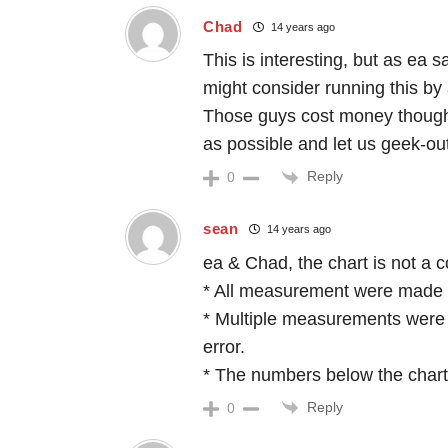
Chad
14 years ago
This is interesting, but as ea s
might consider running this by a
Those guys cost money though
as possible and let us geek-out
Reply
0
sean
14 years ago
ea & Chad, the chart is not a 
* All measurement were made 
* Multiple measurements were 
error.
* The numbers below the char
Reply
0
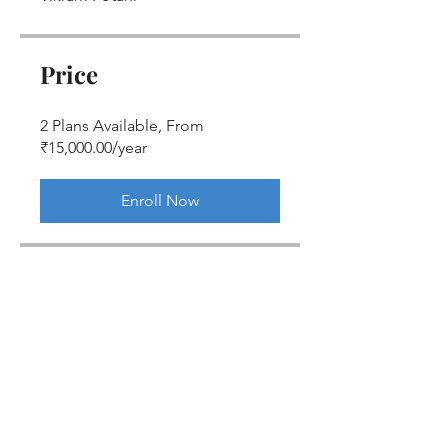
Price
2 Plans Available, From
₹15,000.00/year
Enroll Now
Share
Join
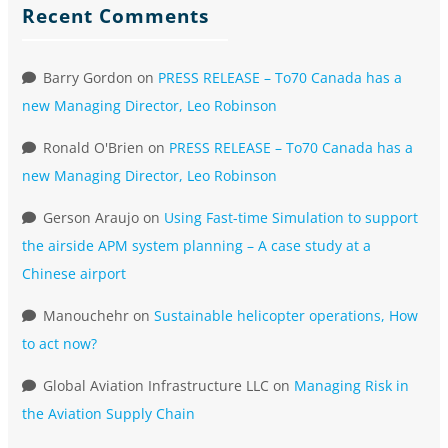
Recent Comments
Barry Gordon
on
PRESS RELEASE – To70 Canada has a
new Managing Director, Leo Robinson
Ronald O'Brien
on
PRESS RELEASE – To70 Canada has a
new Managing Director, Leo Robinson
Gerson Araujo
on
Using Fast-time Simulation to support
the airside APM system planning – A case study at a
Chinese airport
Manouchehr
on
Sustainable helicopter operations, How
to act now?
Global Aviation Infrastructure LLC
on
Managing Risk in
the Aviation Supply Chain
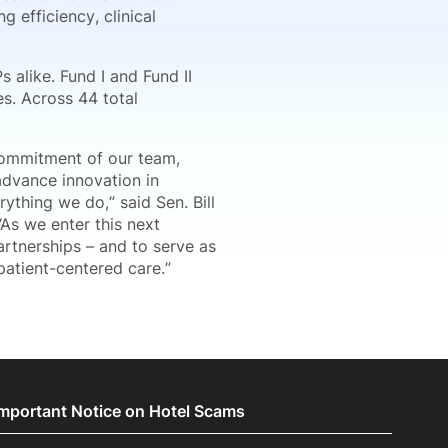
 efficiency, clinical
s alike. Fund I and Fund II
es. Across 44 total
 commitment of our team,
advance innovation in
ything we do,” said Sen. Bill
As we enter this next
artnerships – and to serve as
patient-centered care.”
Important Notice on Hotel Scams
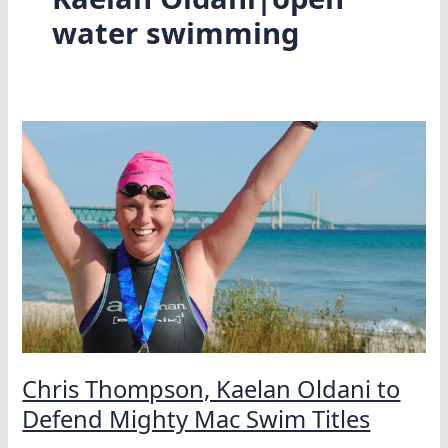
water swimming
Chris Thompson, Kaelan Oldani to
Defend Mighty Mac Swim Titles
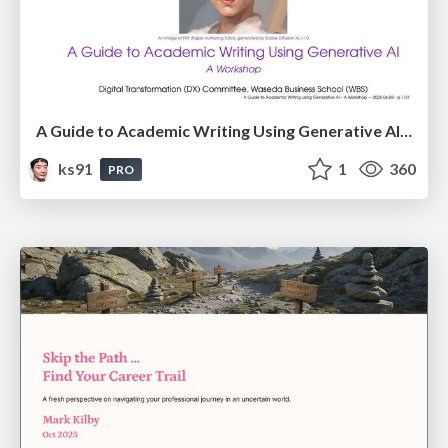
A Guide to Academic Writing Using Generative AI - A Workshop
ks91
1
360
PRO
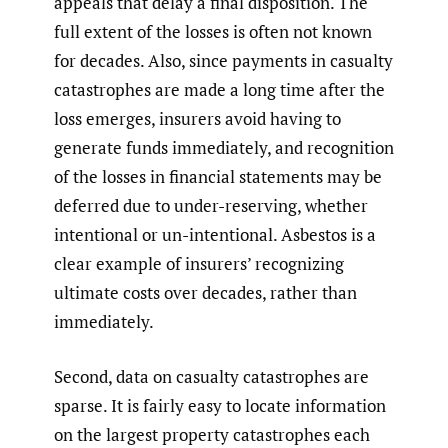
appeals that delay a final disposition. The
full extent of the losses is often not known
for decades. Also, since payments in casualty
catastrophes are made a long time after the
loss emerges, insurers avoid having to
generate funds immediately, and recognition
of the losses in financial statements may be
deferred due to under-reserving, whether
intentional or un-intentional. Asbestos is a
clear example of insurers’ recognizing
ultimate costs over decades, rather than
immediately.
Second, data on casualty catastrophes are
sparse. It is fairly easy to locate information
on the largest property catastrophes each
---
WHAT YOU NEED TO DO:
Reproduce the listing above exactly from the line containing "This is interesting, but as ea s" up to and including the line containing "2 Plans Available, From", omitting any images and everything outside those lines.

FINISHED TASK:
This is interesting, but as ea s
might consider running this by a
Those guys cost money though
as possible and let us geek-out
Reply
0
sean
14 years ago
ea & Chad, the chart is not a 
* All measurement were made 
* Multiple measurements were 
error.
* The numbers below the char
Reply
0
Price
2 Plans Available, From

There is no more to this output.